Book review: ‘The Gods Of Greenwich,’ by Norb Vonnegut
By STEVE WEINBERG Special Contributor

Published 08 April 2011 05:28 PM

The novel of verisimilitude versus the novel of escape poses a regular conundrum for avid readers and novelists alike.

Perhaps that has been especially true during the economic collapse entering year four. Millions of readers who enjoy novels are simultaneously concerned in the real world about upside-down mortgages, bank defaults, terminated pension plans, volatile stock prices and unemployment. Much of the blame has deservedly been laid at the doors of Wall Street investment firms.

When a novelist such as Norb Vonnegut comes along, the question that looms is whether to read his works of fiction that border on reality, or to avoid them. Vonnegut, with his Harvard MBA, has been employed at Wall Street investment firms for much of his working life.

The question about how much reality is too much to absorb arose with Vonnegut’s earlier novel, Top Producer , advertised as a story that takes “readers behind the boardroom doors to reveal how Wall Street operates.” It is about a Ponzi scheme somewhat like that perpetrated by financier Bernie Madoff. But Vonnegut sold the manuscript of Top Producer to his publisher a year before Madoff confessed.

The question comes up again with The Gods of Greenwich. In the opening scene, set on Dec. 11, 2007, youthful Wall Street investment wizard Jimmy Cusack, age 32, has lost the confidence of his primary client — his father-in-law — who is removing a crippling amount of money from Cusack’s hedge fund management. As most readers probably know by now, the hedge fund concept is difficult to grasp, but one denominator is common — they are potentially high-risk investment vehicles for the very wealthy, and the managers, who tend to live in Greenwich, Conn., sometimes become obscenely rich.

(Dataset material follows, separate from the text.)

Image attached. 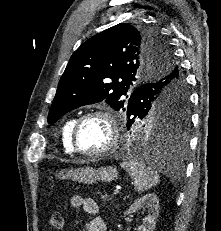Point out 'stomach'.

Cusack entered Wall Street through the side door, having grown up Irish Catholic in Somerville, Mass., finding his way to good universities, obtaining a Rotary Club fellowship to Japan, hustling for a job atGoldman Sachs, considered by some the pinnacle of Wall Street investment banking. Then starting his own hedge fund.
The next scene in the book, on the next day, is set in Reykjavik , Iceland, a normally stable nation on the brink of financial collapse. In the bar of an expensive hotel sit three American financial wizards plotting to earn lots of money from the Icelandic debacle. One of those three men is Cyrus Leeser, another self-made Wall Street money manager who left Merrill Lynch to co-found a hedge fund. Leeser and Cusack are about to become entangled in this roiling hedge fund world, and the fallout from that collaboration drives Vonnegut’s plot. Without giving too much away, it can be disclosed that a female assassin for hire haunts the book. The mystery is not who she will kill, but who has hired her to do the killing.

Within the tense financial murder mystery narrative, all sorts of interesting miscellany arises. For example, a lesson about prosopagnosia, a rare disease afflicting Cusack’s elegant wife Emi. Her condition, not so incidentally, is more than incidental to the plot.

And the plot is not incidental to the real world. Vonnegut provides just about the right amount of verisimilitude for my taste.

Steve Weinberg is a member of the National Book Critics Circle.